# 2012 Routan ---- A Rabbit decided to hide under the hood......



## d4ever777 (Sep 14, 2016)

As the title says, a rabbit decided to hide under the hood of my Routan, and while it was trying to get away while my wife was trying to scare it out from the top, it squeezed through the section pictured. It managed to break off part of the wire that is going to some kind of sensor (I am assuming).

Since that wire broke, I have a hard shift every time I go into Drive, and of course, the check engine light is on. I went to the closest auto store (Napa) and they were not able to help me find the part/harness I need. The next closest auto store is 35 minutes away and before I make that drive, I wanted to see if I could get some help on here.

The pics:

http://i.imgur.com/WyHIAcA.jpg

http://i.imgur.com/U9NFORf.jpg

http://i.imgur.com/dtCTCVS.jpg

http://i.imgur.com/kuvbwb5.jpg

I believe I can solder and splice the harness back together, but I can't even figure out exactly what this does and I don't know what else I could effect if I do something wrong.

Thanks in advanced for any help!!!


----------



## nater (Apr 10, 2000)

Looks like it could be some type of speed sensor...


Sent from my iPhone using Tapatalk


----------



## georgef61 (May 16, 2011)

Definitely one of the two output speed sensors.

Mopar sells a connector kit part number 5014002AA.


----------



## d4ever777 (Sep 14, 2016)

georgef61 said:


> Definitely one of the two output speed sensors.
> 
> Mopar sells a connector kit part number 5014002AA.

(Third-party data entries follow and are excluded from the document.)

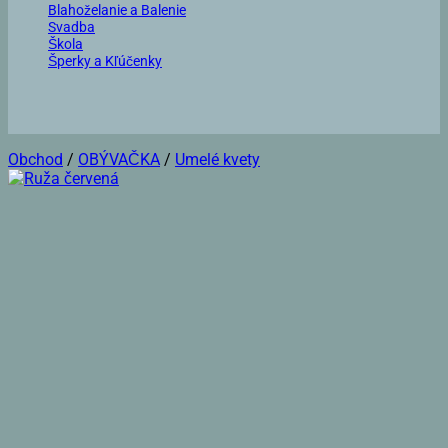
Blahoželanie a Balenie
Svadba
Škola
Šperky a Kľúčenky
Obchod
/
OBÝVAČKA
/
Umelé kvety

I just saw this post, and wanted to say thanks for the info!

As an update, I was able to splice in and crimp/solder the wires back to the connector. I made sure to protect the area with a layer of heat shrink. It needed a little bit of running after so the computer could "relearn" the shifting points, but has been running great ever since. 


If I do run into problems again though, at least now I know the connector to order. :thumbup:


----------